**WORK INSTRUCTION:** Down to the last line, set down the listing below exactly, apart from its pictures.
+++
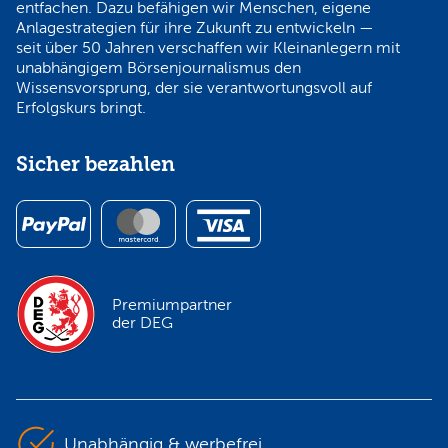
entfachen. Dazu befähigen wir Menschen, eigene
Anlagestrategien für ihre Zukunft zu entwickeln —
seit über 50 Jahren verschaffen wir Kleinanlegern mit
unabhängigem Börsenjournalismus den
Wissensvorsprung, der sie verantwortungsvoll auf
Erfolgskurs bringt.
Sicher bezahlen
Premiumpartner
der DEG
Unabhängig & werbefrei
+++
**EXERCISE SOLUTION:**
entfachen. Dazu befähigen wir Menschen, eigene
Anlagestrategien für ihre Zukunft zu entwickeln —
seit über 50 Jahren verschaffen wir Kleinanlegern mit
unabhängigem Börsenjournalismus den
Wissensvorsprung, der sie verantwortungsvoll auf
Erfolgskurs bringt.
Sicher bezahlen
Premiumpartner
der DEG
Unabhängig & werbefrei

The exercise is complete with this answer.